ATLANTA, Georgia (AP) — Yolanda King, the Rev. Martin Luther King Jr.’s eldest child who pursued her father’s dream of racial harmony through drama and motivational speaking, has died. She was 51. King died late Tuesday in Santa Monica, California, said Steve Klein, a spokesman for the King Center. The family did not know the cause of death, but relatives think it might have been a heart problem, he said. She was an actress, author, producer, advocate for peace and nonviolence, who was known and loved for her motivational and inspirational contributions to society,” the King family said in a statement.

Born on November 17, 1955, in Montgomery, Alabama, Yolanda Denise King was just an infant when her home was bombed amid the turbulent civil rights era. She became an actress, ran a production company and appeared in numerous films, including “Ghosts of Mississippi,” and as Rosa Parks in the 1978 miniseries “King.” “Yolanda was lovely. She wore the mantle of princess, and she wore it with dignity and charm,” said the Rev. Joseph Lowery, One of her father’s close aides in the civil rights movement. “She was a warm and gentle person and was thoroughly committed to the movement and found her own means of expressing that commitment through drama.” The Rev. Al Sharpton said he expressed his condolences to her brother Martin Luther King III on Wednesday. Sharpton said Yolanda King was a “torch bearer for her parents and a committed activist in her own right.” “Yolanda never wavered from a commitment to nonviolent social change and justice for all,” he said. “She was the first daughter of the civil rights movement and never shamed her parents or her co-activists.” Yolanda King founded and led Higher Ground Productions, billed as a “gateway for inner peace, unity and global transformation.” On her company’s Web site, she described her mission as encouraging personal growth and positive social change.
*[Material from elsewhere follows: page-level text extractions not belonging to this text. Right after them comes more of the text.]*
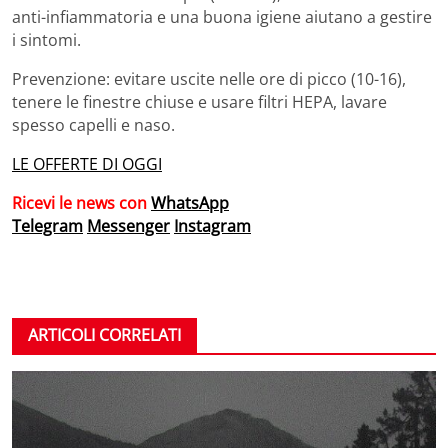
anti-infiammatoria e una buona igiene aiutano a gestire
i sintomi.
Prevenzione: evitare uscite nelle ore di picco (10-16),
tenere le finestre chiuse e usare filtri HEPA, lavare
spesso capelli e naso.
LE OFFERTE DI OGGI
Ricevi le news con
WhatsApp
Telegram
Messenger
Instagram
ARTICOLI CORRELATI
She was also an author and a member of the Southern Christian Leadership Conference — which her father co-founded in 1957 — and the National Association for the Advancement of Colored People. The flag at The King Center, where she was a board member, flew at half-staff on Wednesday.
Yolanda King was the most visible and outspoken among the Rev. Martin Luther King Jr.’s four children during this year’s Martin Luther King Day in January, the first since the death of their mother, Coretta Scott King.

At her father’s Ebenezer Baptist Church in Atlanta, she performed a series of solo skits that told stories including a girl’s first ride on a desegregated bus and a college student’s recollection of the 1963 desegregation of Birmingham, Ala. She also urged the audience to be a force for peace and love, and to use the King holiday each year to ask tough questions about their own beliefs about prejudice. “We must keep reaching across the table and, in the tradition of Martin Luther King Jr. and Coretta Scott King, feed each other,” she said. When asked at that event how she was dealing with the loss of her mother, she responded: “I connected with her spirit so strongly. I am in direct contact with her spirit, and that has given me so much peace and so much strength.” Survivors include her sister, the Rev. Bernice A. King, and brothers Martin Luther King III and Dexter Scott King.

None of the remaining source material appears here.